Juan Antonio Trigueros 1 , Juan Antonio Riesco 2 , 3 , Bernardino Alcázar-Navarrete 3 , 4 , Anna Campuzano 5 , Joselín Pérez 5
05 November 2019
International Journal of Chronic Obstructive Pulmonary Disease
pulmonary disease, chronic obstructive, chronic bronchitis, phenotype, pulmonary emphysema, quality of life, asthma
This cross-sectional multicenter study was performed aimed at describing the clinical characteristics of women with COPD attended in routine daily practice in Spain.

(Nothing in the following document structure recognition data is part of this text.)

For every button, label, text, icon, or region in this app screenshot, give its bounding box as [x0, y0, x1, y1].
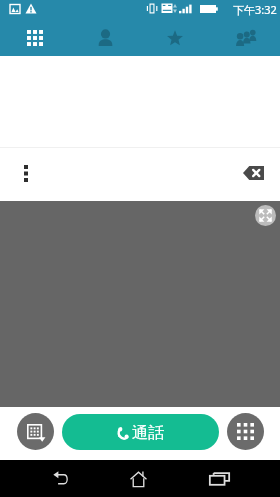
button[interactable]: Home — [116, 460, 160, 497]
button[interactable]: Contacts — [70, 18, 140, 56]
button[interactable]: Back — [38, 460, 82, 497]
button[interactable]: Keypad — [227, 413, 264, 450]
button[interactable]: Fullscreen — [255, 205, 276, 226]
staticText: 通話 — [132, 423, 164, 443]
button[interactable]: Dialpad — [0, 18, 70, 56]
button[interactable]: Recents — [197, 460, 241, 497]
button[interactable]: 通話 — [62, 414, 219, 450]
button[interactable]: Favorites — [140, 18, 210, 56]
button[interactable]: Hide keypad — [17, 413, 54, 450]
staticText: 下午3:32 — [233, 2, 277, 17]
button[interactable]: Delete — [231, 151, 275, 195]
button[interactable]: More options — [4, 151, 48, 195]
button[interactable]: Groups — [210, 18, 280, 56]
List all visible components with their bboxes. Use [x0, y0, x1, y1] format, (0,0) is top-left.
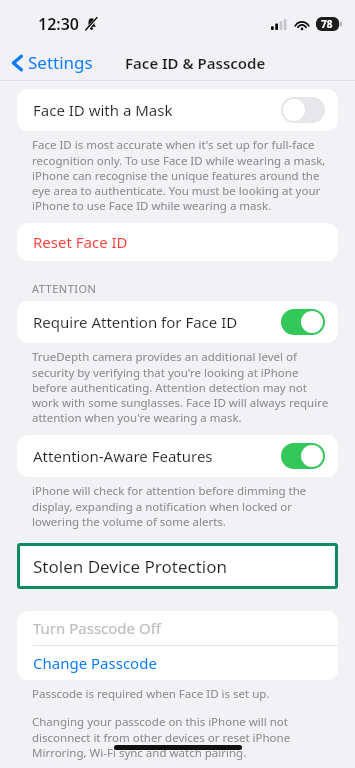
staticText: Turn Passcode Off: [33, 618, 161, 638]
staticText: Stolen Device Protection: [33, 555, 227, 578]
button[interactable]: Require Attention for Face ID: [17, 301, 338, 343]
staticText: TrueDepth camera provides an additional …: [32, 349, 330, 425]
staticText: Changing your passcode on this iPhone wi…: [32, 714, 330, 760]
staticText: 78: [321, 17, 333, 31]
button[interactable]: Attention-Aware Features: [17, 435, 338, 477]
staticText: Change Passcode: [33, 653, 157, 673]
button[interactable]: Turn Passcode Off: [17, 611, 338, 645]
staticText: Face ID with a Mask: [33, 100, 173, 120]
staticText: Face ID & Passcode: [125, 53, 266, 73]
staticText: ATTENTION: [32, 281, 97, 296]
staticText: Passcode is required when Face ID is set…: [32, 686, 270, 702]
staticText: iPhone will check for attention before d…: [32, 483, 330, 529]
staticText: Require Attention for Face ID: [33, 312, 238, 332]
staticText: 12:30: [38, 13, 80, 35]
staticText: Face ID is most accurate when it's set u…: [32, 137, 330, 213]
staticText: Attention-Aware Features: [33, 446, 213, 466]
staticText: Reset Face ID: [33, 232, 128, 252]
button[interactable]: Stolen Device Protection: [17, 543, 338, 589]
staticText: Settings: [28, 51, 93, 74]
button[interactable]: Toggle off: [281, 97, 325, 123]
button[interactable]: Settings: [0, 47, 101, 78]
button[interactable]: Toggle on: [281, 309, 325, 335]
button[interactable]: Toggle on: [281, 443, 325, 469]
button[interactable]: Change Passcode: [17, 646, 338, 680]
button[interactable]: Face ID with a Mask: [17, 89, 338, 131]
button[interactable]: Reset Face ID: [17, 223, 338, 261]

Of a total of 1610 consecutive patients diagnosed with COPD recruited in primary care centers and pneumology services throughout Spain over a 90-day period, 17.9% (n=286) were women, with a median age of 62 years. Differences in COPD phenotypes by sex were statistically significant ( P = 0.002). Males as compared with females showed a higher prevalence of non-exacerbator (47.9% vs 42.2%) and exacerbator with chronic bronchitis (22.9% vs 18.8%) phenotypes, whereas the ACOS phenotype was more common among females (21.7% vs 12.9%). The mean (SD) CAT score was similar in men than in women (20.8 [9.0] vs 21.2 [8.7], P = 0.481), as well as the impact of the disease on the quality of life according to CAT scores of <5 (no impact), 5–9 (low), 10–20 (medium), >20 (high), and >30 (very high). Sex-related differences according to smoking status were statistically significant ( P < 0.001), with a higher percentage of men as compared with women in the groups of current smokers and ex-smokers; never-smokers were higher in women (9.1%) than in men (0.6%). The mean number of comorbidities was 2.01 (1.43) (95% CI 1.93–2.09) in males and 1.99 (1.42) (95% CI 1.83–2.16) ( P = 0.930) in females, but cardiovascular diseases (hypertension, ischemic heart disease, chronic heart failure) were more frequent in men, whereas metabolic disorders (osteoporosis) were more frequent in women.